LM Client

Table of contents

  1. ILLMBackend
  2. OpenAIBackend
  3. LMConfig Reference
  4. Compatible Providers
  5. Direct API Calls
    1. Text response
    2. Streaming response
    3. Generate embeddings
    4. Vision (image input)
    5. Health check
  6. Model Selection

ILLMBackend

The core abstraction over any inference source. Both OpenAIBackend and NativeBackend implement it, and Agent accepts any ILLMBackend — you can swap backends or inject mocks without changing any agent code.

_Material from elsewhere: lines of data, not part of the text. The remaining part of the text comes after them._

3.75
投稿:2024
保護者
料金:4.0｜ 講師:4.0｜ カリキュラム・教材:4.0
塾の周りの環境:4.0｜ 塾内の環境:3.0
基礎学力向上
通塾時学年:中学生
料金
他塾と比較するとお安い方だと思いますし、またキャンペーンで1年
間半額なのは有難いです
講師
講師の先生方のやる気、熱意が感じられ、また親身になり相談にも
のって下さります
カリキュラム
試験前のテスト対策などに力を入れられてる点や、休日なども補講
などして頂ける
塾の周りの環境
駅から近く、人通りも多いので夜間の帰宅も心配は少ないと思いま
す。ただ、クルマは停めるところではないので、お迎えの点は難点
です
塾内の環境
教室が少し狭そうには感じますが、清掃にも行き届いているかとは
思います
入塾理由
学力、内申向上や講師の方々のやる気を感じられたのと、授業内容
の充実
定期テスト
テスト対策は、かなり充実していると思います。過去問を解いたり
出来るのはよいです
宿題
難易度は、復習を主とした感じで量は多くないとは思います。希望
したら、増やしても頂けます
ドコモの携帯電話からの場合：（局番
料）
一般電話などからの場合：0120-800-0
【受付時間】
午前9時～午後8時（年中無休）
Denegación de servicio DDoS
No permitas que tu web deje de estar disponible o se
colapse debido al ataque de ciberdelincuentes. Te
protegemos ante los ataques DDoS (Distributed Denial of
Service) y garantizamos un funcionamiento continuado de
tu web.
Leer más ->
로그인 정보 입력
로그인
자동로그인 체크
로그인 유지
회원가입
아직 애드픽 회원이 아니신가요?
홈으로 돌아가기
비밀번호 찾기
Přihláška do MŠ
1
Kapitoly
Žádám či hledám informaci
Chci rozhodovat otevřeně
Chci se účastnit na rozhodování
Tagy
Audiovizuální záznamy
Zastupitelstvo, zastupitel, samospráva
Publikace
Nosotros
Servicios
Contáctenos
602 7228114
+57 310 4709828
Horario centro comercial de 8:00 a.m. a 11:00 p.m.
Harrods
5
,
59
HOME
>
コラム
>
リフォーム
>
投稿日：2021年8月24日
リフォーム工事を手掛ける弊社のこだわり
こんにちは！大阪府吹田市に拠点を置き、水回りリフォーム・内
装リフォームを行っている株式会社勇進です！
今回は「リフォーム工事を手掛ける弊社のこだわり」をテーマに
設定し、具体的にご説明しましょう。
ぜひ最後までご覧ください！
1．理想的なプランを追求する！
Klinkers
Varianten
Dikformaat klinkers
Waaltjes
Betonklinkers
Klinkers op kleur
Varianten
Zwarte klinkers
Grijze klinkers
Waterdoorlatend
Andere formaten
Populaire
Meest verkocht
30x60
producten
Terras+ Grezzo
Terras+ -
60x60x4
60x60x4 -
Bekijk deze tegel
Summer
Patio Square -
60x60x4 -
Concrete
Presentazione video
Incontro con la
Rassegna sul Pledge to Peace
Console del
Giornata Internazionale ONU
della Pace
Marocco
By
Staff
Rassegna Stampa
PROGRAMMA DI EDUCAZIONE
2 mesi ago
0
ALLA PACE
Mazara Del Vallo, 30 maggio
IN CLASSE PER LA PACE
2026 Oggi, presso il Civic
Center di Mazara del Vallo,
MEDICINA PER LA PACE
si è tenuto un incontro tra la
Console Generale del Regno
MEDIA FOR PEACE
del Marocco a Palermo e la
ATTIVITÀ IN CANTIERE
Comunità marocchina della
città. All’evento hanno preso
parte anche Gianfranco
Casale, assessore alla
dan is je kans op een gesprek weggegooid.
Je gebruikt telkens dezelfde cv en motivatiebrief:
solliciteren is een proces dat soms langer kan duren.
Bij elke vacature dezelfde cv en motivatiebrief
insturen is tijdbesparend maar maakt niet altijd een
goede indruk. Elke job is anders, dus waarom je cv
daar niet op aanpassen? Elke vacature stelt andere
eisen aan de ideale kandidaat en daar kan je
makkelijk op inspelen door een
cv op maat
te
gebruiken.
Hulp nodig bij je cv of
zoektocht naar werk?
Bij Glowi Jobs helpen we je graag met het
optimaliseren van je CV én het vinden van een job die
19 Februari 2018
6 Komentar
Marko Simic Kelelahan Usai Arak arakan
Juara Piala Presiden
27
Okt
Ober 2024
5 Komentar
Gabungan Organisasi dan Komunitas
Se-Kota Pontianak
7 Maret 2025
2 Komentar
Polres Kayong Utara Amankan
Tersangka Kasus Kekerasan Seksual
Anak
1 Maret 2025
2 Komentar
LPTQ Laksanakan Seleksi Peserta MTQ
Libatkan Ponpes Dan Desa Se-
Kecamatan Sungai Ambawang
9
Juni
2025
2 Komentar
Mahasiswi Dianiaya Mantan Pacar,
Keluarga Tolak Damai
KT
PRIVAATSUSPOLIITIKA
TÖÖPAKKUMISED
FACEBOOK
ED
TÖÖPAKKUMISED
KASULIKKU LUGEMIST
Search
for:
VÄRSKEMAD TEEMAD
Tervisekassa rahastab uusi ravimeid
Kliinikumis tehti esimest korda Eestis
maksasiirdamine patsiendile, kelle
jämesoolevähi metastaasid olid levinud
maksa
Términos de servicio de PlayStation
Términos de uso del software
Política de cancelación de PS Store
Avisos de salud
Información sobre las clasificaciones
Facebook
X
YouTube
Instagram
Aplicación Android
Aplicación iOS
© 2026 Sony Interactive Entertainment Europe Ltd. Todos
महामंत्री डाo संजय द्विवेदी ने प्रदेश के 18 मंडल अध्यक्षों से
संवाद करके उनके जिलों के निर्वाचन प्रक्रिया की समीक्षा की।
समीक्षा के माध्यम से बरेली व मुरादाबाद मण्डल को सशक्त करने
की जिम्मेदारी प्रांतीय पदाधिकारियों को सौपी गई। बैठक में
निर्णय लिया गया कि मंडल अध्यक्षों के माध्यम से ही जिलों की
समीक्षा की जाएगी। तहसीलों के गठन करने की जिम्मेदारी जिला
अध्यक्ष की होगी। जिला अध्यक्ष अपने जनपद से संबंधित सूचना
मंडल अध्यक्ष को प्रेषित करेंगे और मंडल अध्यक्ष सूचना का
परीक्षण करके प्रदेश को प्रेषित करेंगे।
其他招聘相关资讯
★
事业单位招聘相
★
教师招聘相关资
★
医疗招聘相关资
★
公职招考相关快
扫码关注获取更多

public interface ILLMBackend
{
    Task<ResponseResponse> RespondAsync(string input, ...);
    Task<ResponseResponse> RespondAsync(IEnumerable<ResponseInput> input, ...);

    IAsyncEnumerable<StreamEvent> RespondStreamingAsync(string input, ...);
    IAsyncEnumerable<StreamEvent> RespondStreamingAsync(IEnumerable<ResponseInput> input, ...);

    Task<float[]>        EmbedAsync(string input, CancellationToken ct = default);
    Task<List<float[]>>  EmbedBatchAsync(IEnumerable<string> inputs, CancellationToken ct = default);

    Task<bool>           PingAsync(CancellationToken ct = default);
}

Implement this interface to add your own backend (Ollama proxy, Anthropic wrapper, test stub, etc.) and pass it straight to Agent.

To combine multiple ILLMBackend implementations — for example a large chat model alongside a small embedding model — see BackendRouter.


OpenAIBackend

OpenAIBackend connects to any OpenAI-compatible /v1/responses endpoint. It supports streaming, embeddings, named model aliases, and per-request inference overrides.

using Agentic;

var lm = new OpenAIBackend(new LMConfig
{
    Endpoint       = "http://localhost:1234",   // LM Studio or any OpenAI-compatible server
    ModelName      = "your-model-name",
    ApiKey         = "sk-...",                  // optional Bearer token
    EmbeddingModel = "your-embedding-model",    // optional — needed for vector storage
    Models =
    {
        ["advanced"] = "qwen3.5-9b",
        ["ocr"]      = "lightonocr-2-1b",
    },
});

For local llama.cpp inference see NativeBackend.

LMConfig Reference

PropertyDefaultDescription
Endpoint"http://localhost:5454"Base URL of the OpenAI-compatible API server
ModelName"liquid/lfm2.5-1.2b"Default model identifier sent in every request
ApiKey""Bearer token sent in the Authorization header
EmbeddingModelnullModel used for EmbedAsync / EmbedBatchAsync
ReasoningnullGlobal reasoning effort default (see Reasoning Control)
InferencenullGlobal sampling parameter defaults (see Inference Config)
Models{}Named aliases resolved by ResolveModel(key) (see Model Selection)

Compatible Providers

  • LM Studio — local models via OpenAI-compatible API
  • Ollama — local models (use /v1 endpoint)
  • OpenAIhttps://api.openai.com
  • Any server implementing the /v1/responses OpenAI REST API

Direct API Calls

You can call the backend directly without an agent:

Text response

var result = await lm.RespondAsync(
    [ResponseInput.User("What is the capital of France?")]);

Console.WriteLine(result.OutputText);

Streaming response

await foreach (var chunk in lm.RespondStreamingAsync(
    [ResponseInput.User("Tell me a story about a dragon.")]))
{
    if (chunk.Delta is not null)
        Console.Write(chunk.Delta);
}

Generate embeddings

var vector = await lm.EmbedAsync("Hello, world!");
// vector is a float[] representing the semantic embedding

Vision (image input)

var result = await lm.RespondAsync(
    [ResponseInput.User("What is in this image?", ["https://example.com/photo.jpg"])]);

See Image Input for full details on vision usage.

Health check

bool isHealthy = await lm.PingAsync();

Model Selection

Define short aliases in LMConfig.Models and reference them at the agent or per-call level:

var lm = new OpenAIBackend(new LMConfig
{
    Endpoint  = "http://localhost:1234",
    ModelName = "qwen3.5-4b",                    // default
    Models =
    {
        ["advanced"] = "qwen3.5-9b",
        ["ocr"]      = "lightonocr-2-1b",
    },
});

// Per-agent default
var ocrAgent = new Agent(lm, new AgentOptions { Model = "ocr" });

// Per-request override
await agent.ChatStreamAsync("Analyse this.", model: "advanced");

See Agent — Model Selection for the full precedence rules.